Everyone age 6 months or older should get an influenza (flu) vaccine every year.

Influenza, also called the flu, is . Flu is a serious illness that leads to thousands of hospitalizations, most in children younger than 5 years of age. It is estimated that an average of 20,000 children under the age of five are hospitalized due to flu complications each year.

Influenza (flu) should not be confused with a bad cold or “stomach flu.” Flu is a contagious viral infection of the nose and throat but is much more serious than the common cold. In mild cases, flu causes high fever, head and body aches, coughing for days, severe fatigue for up to two weeks or more. Anyone can get the flu, but infection rates are highest among children (~20-30% annually). Certain people may be at increased risk for developing influenza-related complications, including pregnant women and infants younger than 6 months of age.

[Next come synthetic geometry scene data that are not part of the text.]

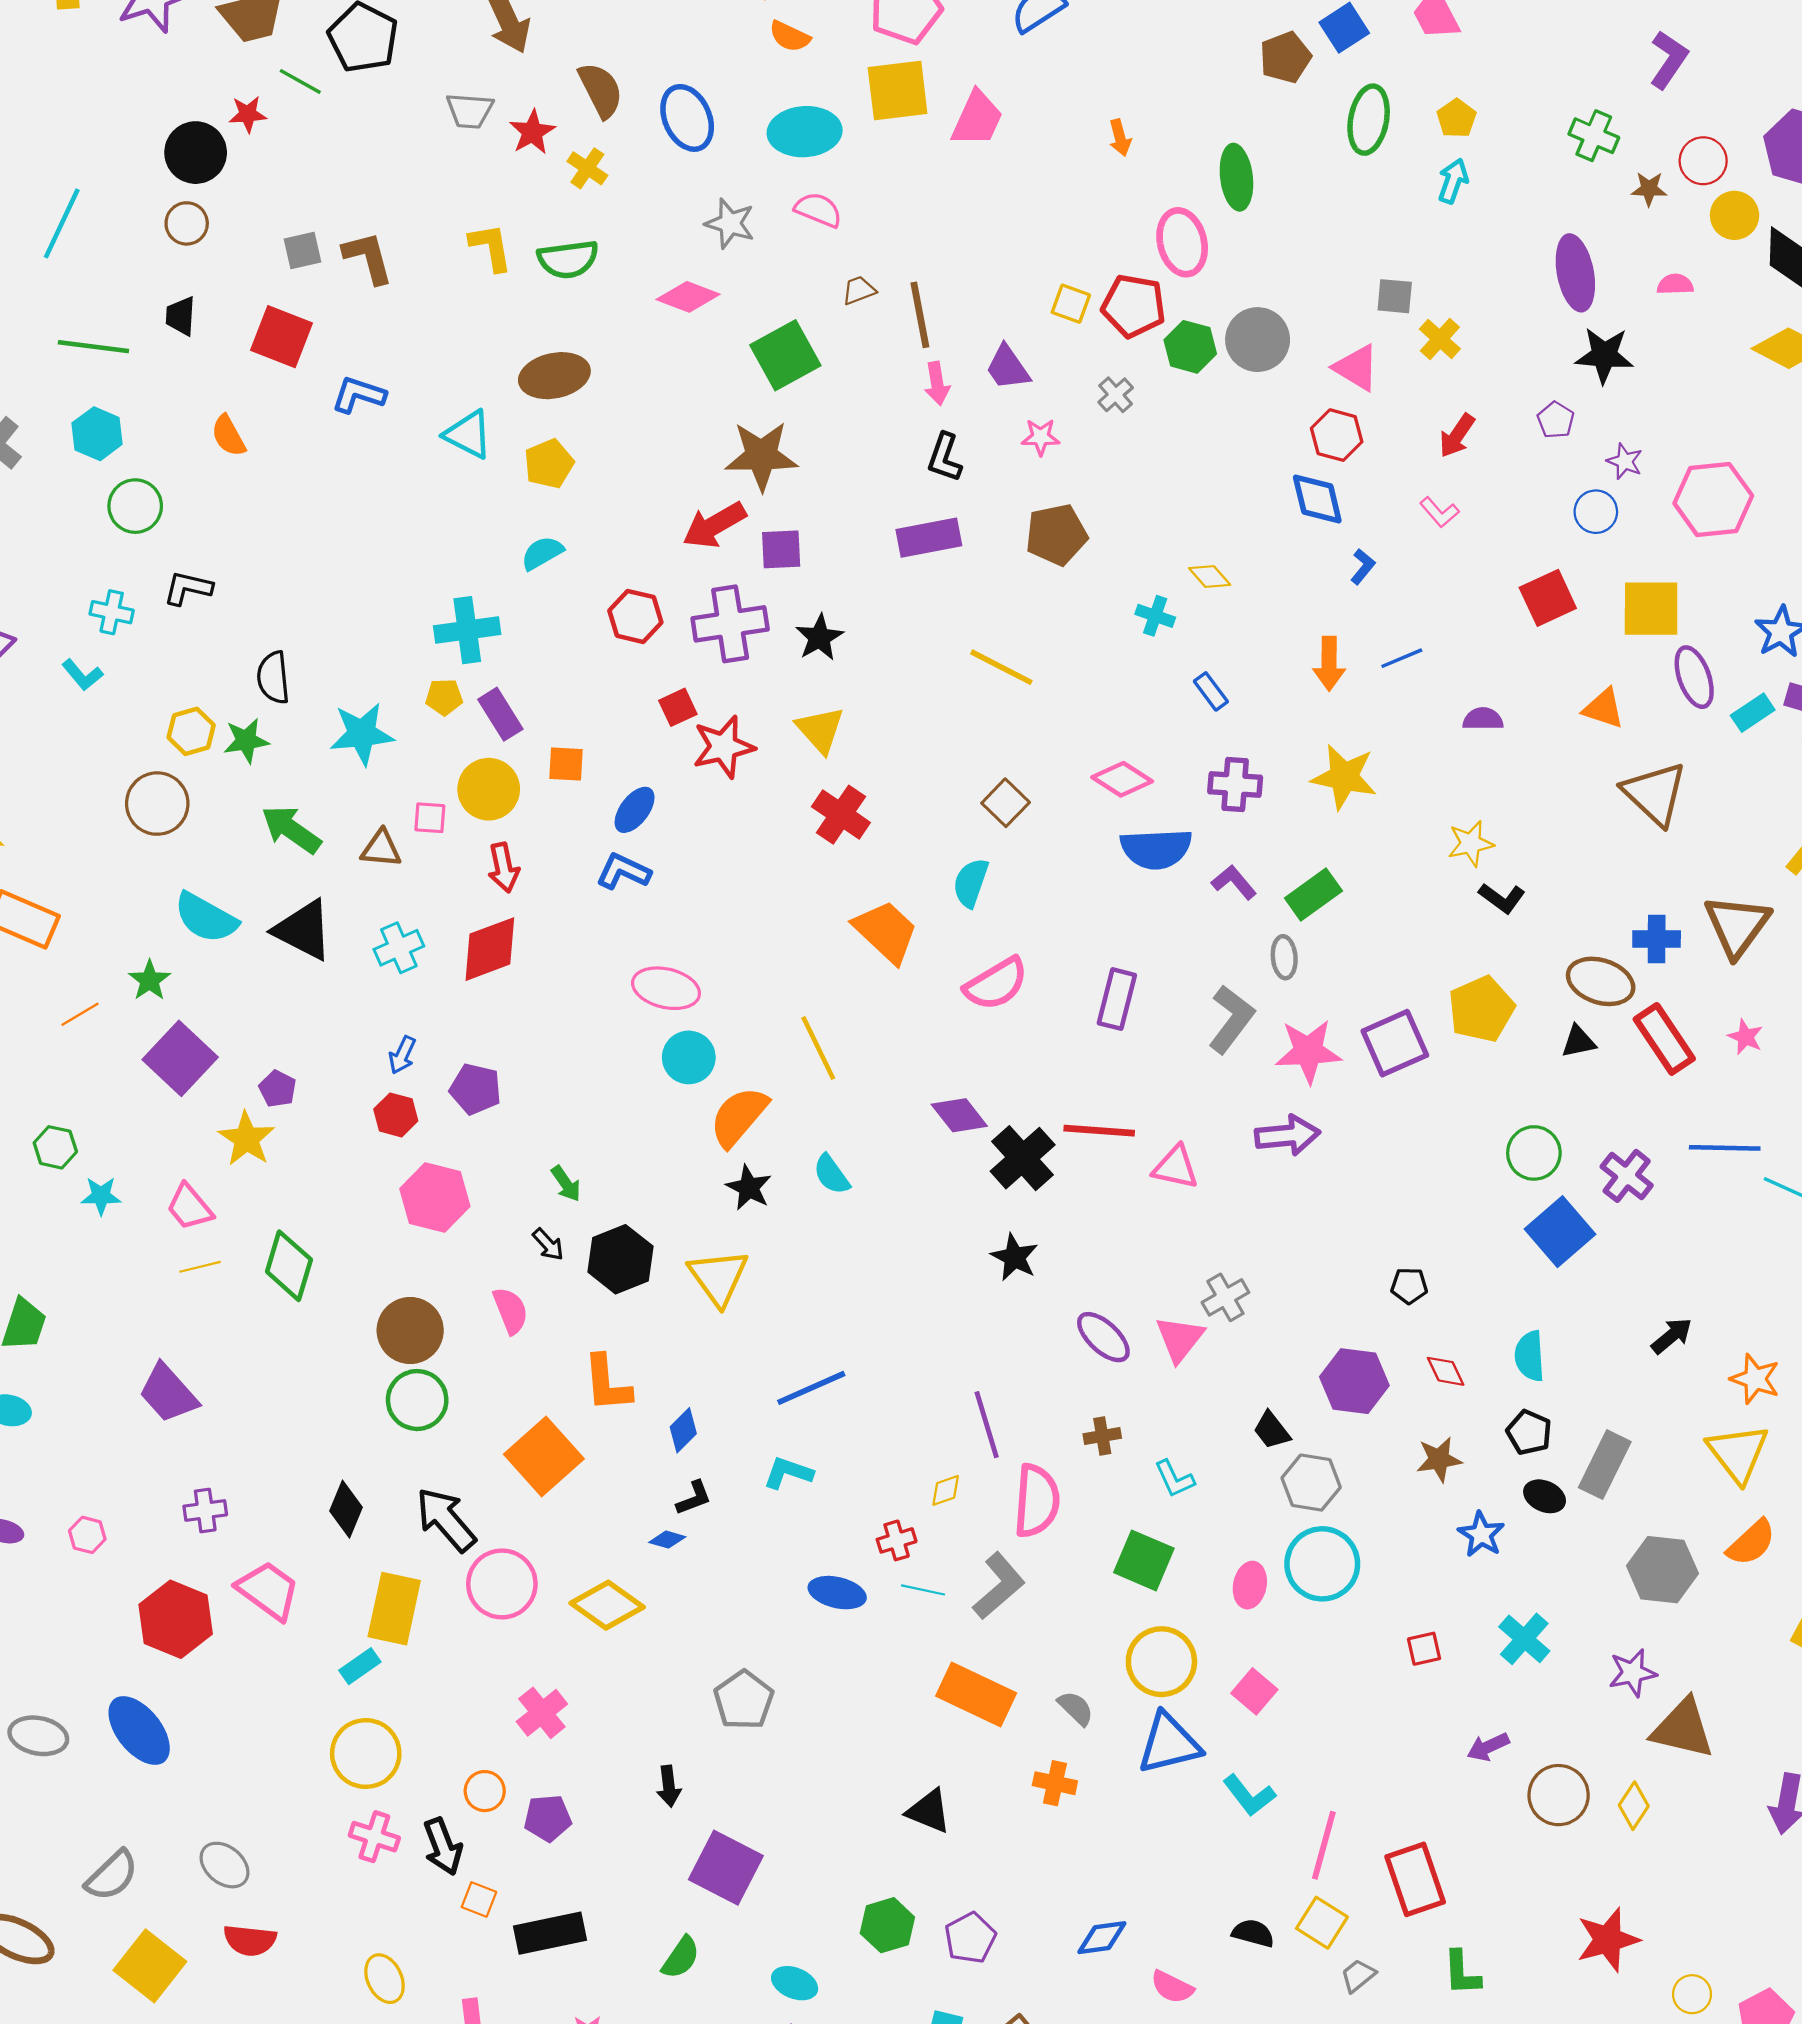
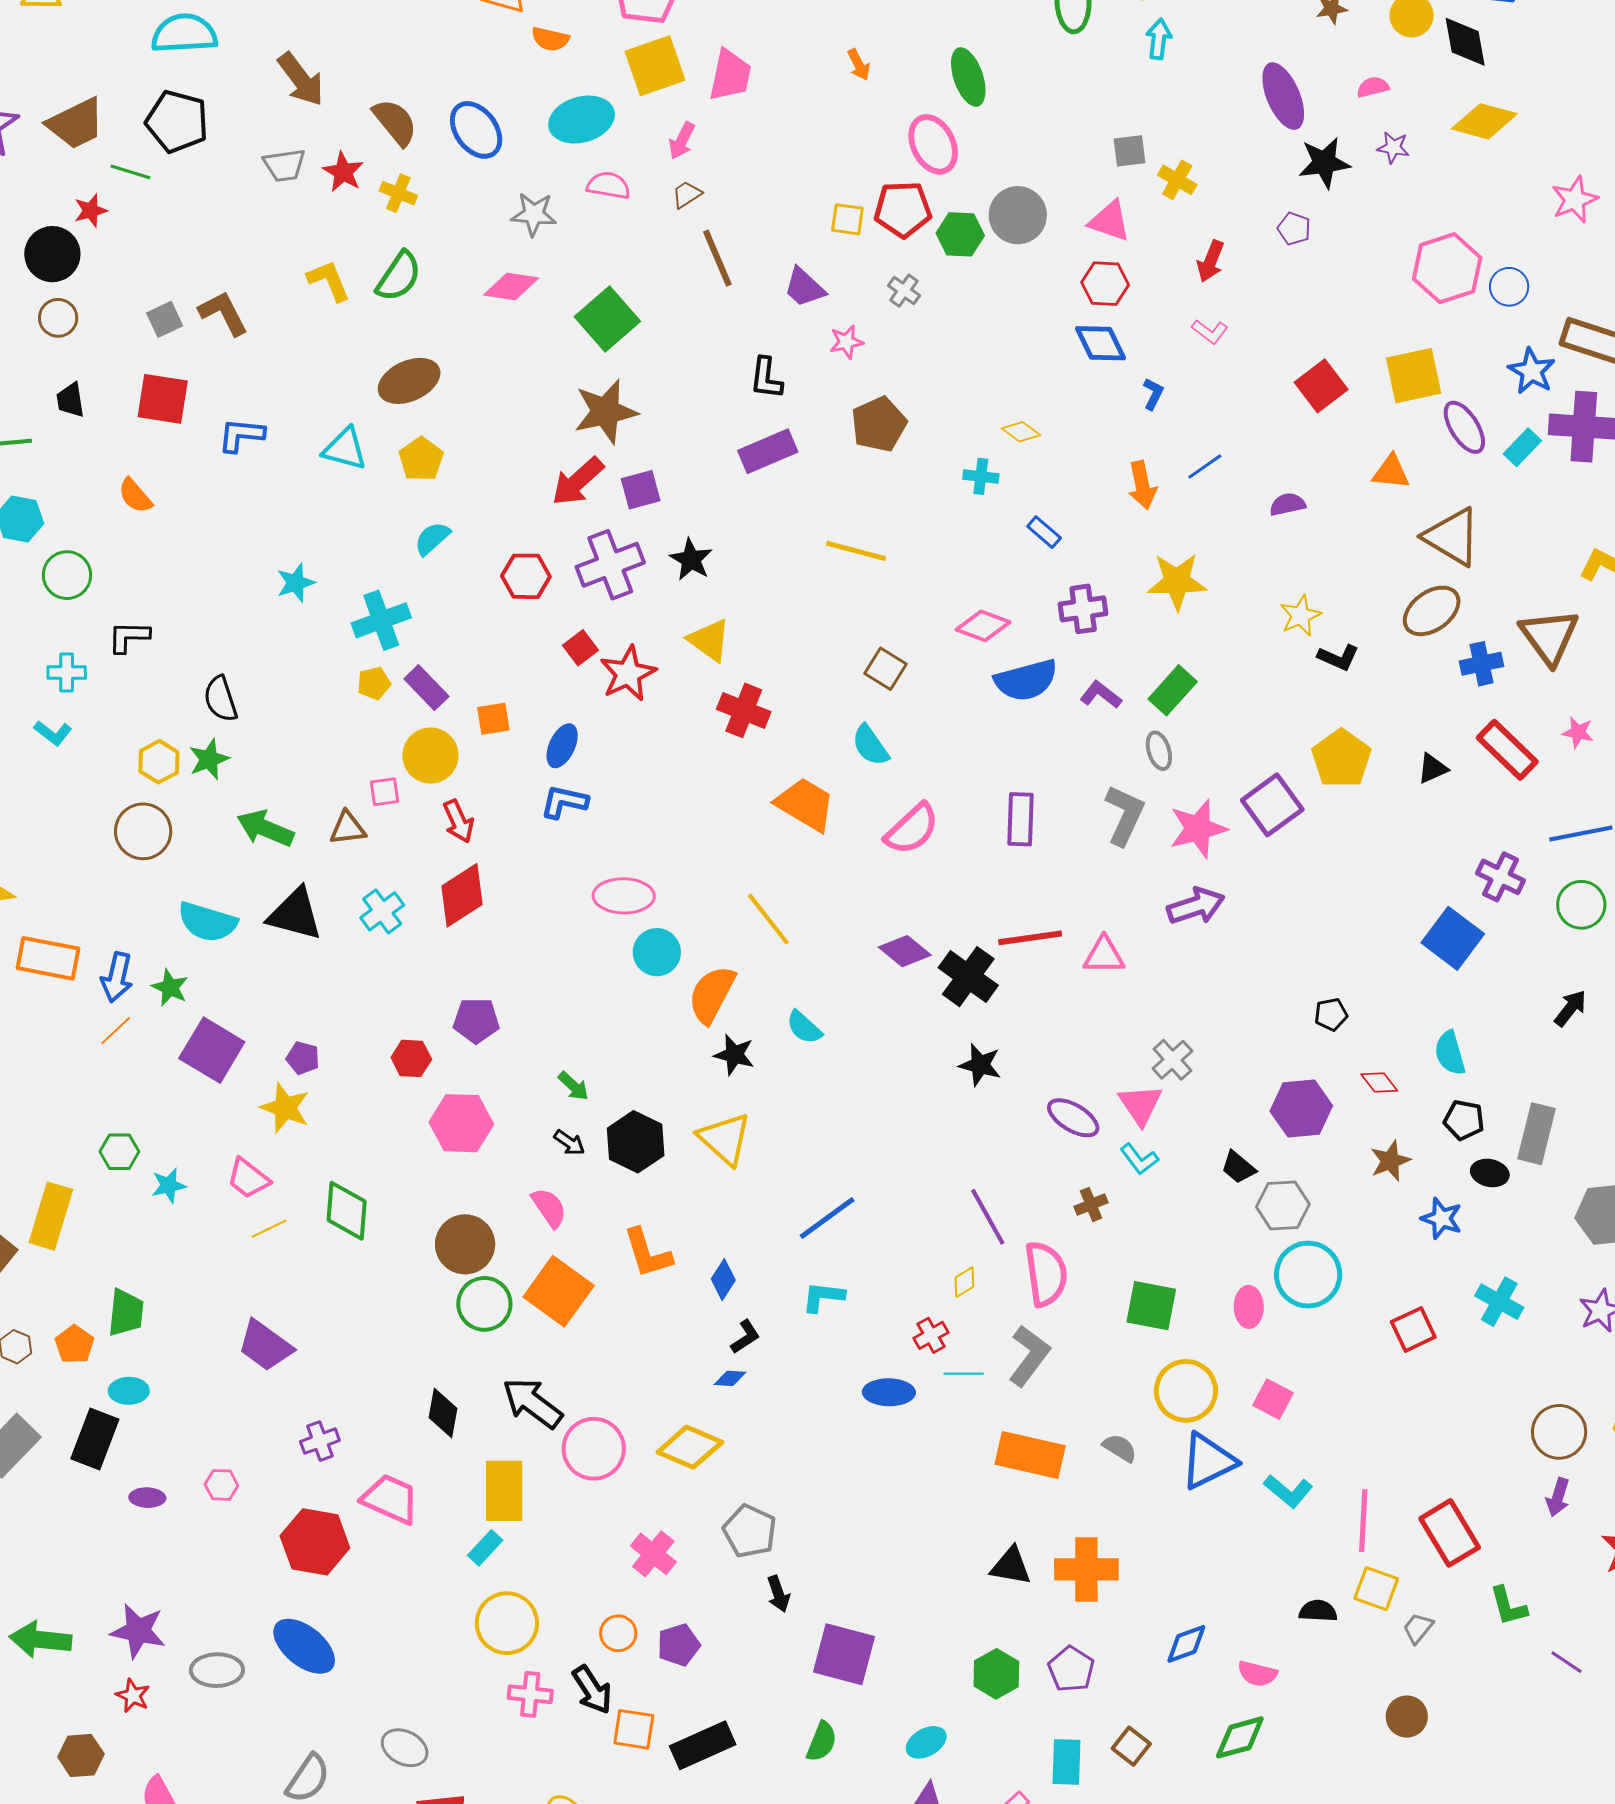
green semicircle: (568, 259) -> (399, 276), turned -36
brown trapezoid: (859, 290) -> (687, 195), moved
pink arrow: (937, 383) -> (682, 141), moved, turned 48
purple star: (1625, 461) -> (1393, 148), moved
blue circle: (1596, 512) -> (1509, 287), moved
cyan star: (362, 734) -> (296, 583), moved, size x0.7
cyan semicircle: (971, 883) -> (870, 745), turned -42
brown ellipse: (1601, 981) -> (1432, 611), moved, turned -42
blue arrow: (402, 1055) -> (117, 977), moved, size x1.4
green circle: (1534, 1153) -> (1581, 905), moved
orange square: (544, 1457) -> (559, 1291), moved
cyan L-shape: (1174, 1479) -> (1139, 1159), moved
red square: (1424, 1649) -> (1413, 1329), size x1.4
gray pentagon: (744, 1700) -> (750, 1531), moved
purple arrow: (1488, 1747) -> (1558, 1497), moved, turned -36
orange cross: (1055, 1783) -> (1086, 1569), moved, size x1.6
orange square: (479, 1899) -> (634, 1729), size x1.4
cyan ellipse: (795, 1983) -> (926, 1742), turned -39

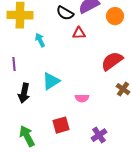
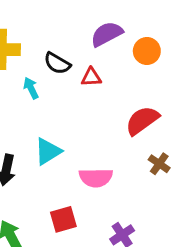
black semicircle: (65, 13) -> (57, 63), moved
pink semicircle: (82, 98) -> (96, 178), size x1.5

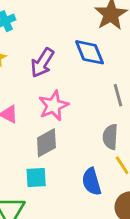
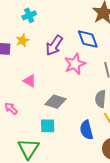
pink star: (53, 106) -> (75, 64), moved
gray diamond: (46, 143) -> (56, 102), turned 45

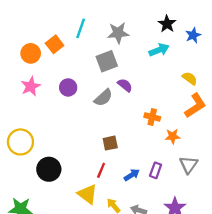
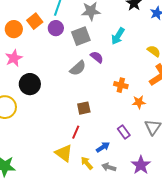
cyan arrow: (159, 50) -> (118, 36), moved, turned 144
purple circle: (68, 87) -> (56, 28), moved
black circle: (49, 169) -> (30, 84), moved
purple rectangle: (156, 170) -> (124, 132), turned -56
blue arrow: (132, 175) -> (103, 147), moved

Those younger than 6 months old are too young to be vaccinated against influenza, but they are at the greatest risk of hospitalization due to influenza-related complications. To create a protective “cocoon” of immunity around unvaccinated infants, parents should get older siblings, themselves, and all others who come in close contacts with the baby immunized.

Children younger than 9 years of age may require more than one dose of influenza vaccine to be fully protected. Parents and caregivers should talk to their child’s pediatrician or other healthcare professional about how many doses their child may need this season.

Certain people may be at increased risk for developing influenza-related complications, including pregnant women and infants younger than 6 months of age.

How is influenza spread?

Influenza is spread easily from person to person; when someone who has it sneezes, coughs or even talks, the virus passes into the air and can be breathed in by anyone nearby. People can also become infected by touching something–such as a surface or object–with influenza virus on it and then touching their mouth or nose.

What are the symptoms of influenza?

Influenza can come on very suddenly and usually includes a high fever with fatigue, aches, headache, cough, sore throat, a runny nose, and muscle pain. Children may have additional symptoms such as earaches, nausea, vomiting, and diarrhea.

How can individuals prevent getting influenza?

Annual vaccination is the best way to prevent influenza. The vaccine is safe and effective, and is given to tens of millions of individuals each year. The Centers for Disease Control and Prevention (CDC) recommends a three-pronged approach: influenza vaccination, use of antiviral medications for treatment or prevention, and use of other measures to decrease the spread of influenza, including hand hygiene, cough etiquette, and staying home from work and school when ill.

Who should be vaccinated?

Everyone age 6 months or older should get an influenza (flu) vaccine every year.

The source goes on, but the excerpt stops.